Traditional banks typically service small and medium sized businesses under their retail rather than corporate banking arm. Having their product offering tested with consumers, and consequently gaining a reasonable customer base, digital banks have also identified SMEs as an ideal segment to extend their target audience to. The five FinTechs profiled have already gone, or plan to go, down this path by following up their consumer solution with a business account. While both propositions are typically built on similar features, some providers charge businesses a monthly subscription (e.g. Revolut), while others apply additional fees to specific services (e.g. TransferWise), banking on the expectation that businesses are more likely to be willing to pay for banking – something they are already used to doing. 

The marketplace model

While most digital banks offer a wide range of banking services, some of these tend to come from partnering with third-party providers. For instance, Starling Bank’s only proprietary product is its current account, which serves as a basis for the provision of ancillary services, ranging from loans to insurance, to investment opportunities. Instead of developing these services in-house, Starling enables a select group of partnering financial service providers access to its platform in exchange for a fee. In effect, Starling is using its customer base to create a market for its partners, charging a commission for each acquired customer. 

In such cases of digital banks applying this marketplace model, the majority of their income often comes from partners rather than customers. Naturally, only banks with a large enough customer base can be successful in this set-up, underlining the current intensity of competition amongst digital banks.

Banking as a Service

While customer-centricity is heralded amongst the main USPs of digital banks, some are looking beyond offering consumer-facing services to diversify their revenue streams. Starling, which is among the few digital banks built on its own proprietary platform, has recently leapt into the Banking as a Service (BaaS) industry, making its technology available to other start-ups looking to launch a digital bank. Naturally, this raises the question whether the two offerings could threaten each other’s success. Generally, as long as such partners operate in different markets, the two business lines should be able to thrive alongside each other. Further along the line, however, such partners could easily end up expanding their banking solution into the same market(s) as they aim for global success, and by doing so, becoming direct competitors. 

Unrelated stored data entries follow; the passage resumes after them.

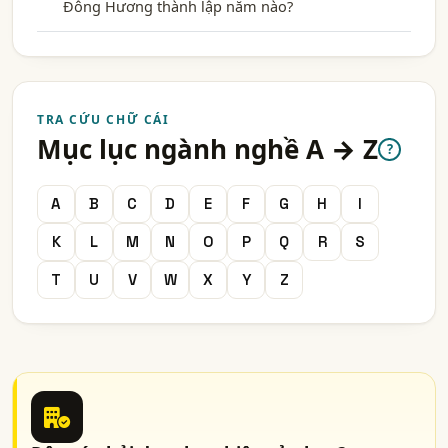
Đông Hương thành lập năm nào?
TRA CỨU CHỮ CÁI
Mục lục ngành nghề A → Z
?
A
B
C
D
E
F
G
H
I
K
L
M
N
O
P
Q
R
S
T
U
V
W
X
Y
Z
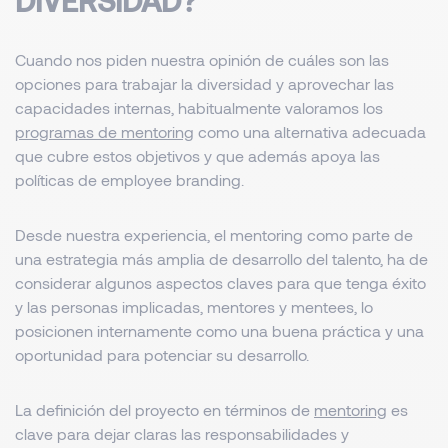
DIVERSIDAD?
Cuando nos piden nuestra opinión de cuáles son las
opciones para trabajar la diversidad y aprovechar las
capacidades internas, habitualmente valoramos los
programas de mentoring
como una alternativa adecuada
que cubre estos objetivos y que además apoya las
políticas de employee branding.
Desde nuestra experiencia, el mentoring como parte de
una estrategia más amplia de desarrollo del talento, ha de
considerar algunos aspectos claves para que tenga éxito
y las personas implicadas, mentores y mentees, lo
posicionen internamente como una buena práctica y una
oportunidad para potenciar su desarrollo.
La definición del proyecto en términos de
mentoring
es
clave para dejar claras las responsabilidades y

Different approach, same result?

It is fair to say that consumers in Europe looking to bank with a digital-only provider would have a difficult time finding relative advantages/disadvantages amongst the leading players in the industry. Still, despite the limited surface-level variety, exploring the business models of leading digital banks reveals different approaches to the challenge of making money. Alongside the more straightforward method of offering paid-for premium features/subscriptions, some are banking on the value that access to their customer base offers to third-parties, while others outsource their technology to neobanks wanting to focus on the Fin rather than the Tech. With competition amongst digital banks heating up, it will be interesting to see which business model(s) prove to be the winning formula in the long term.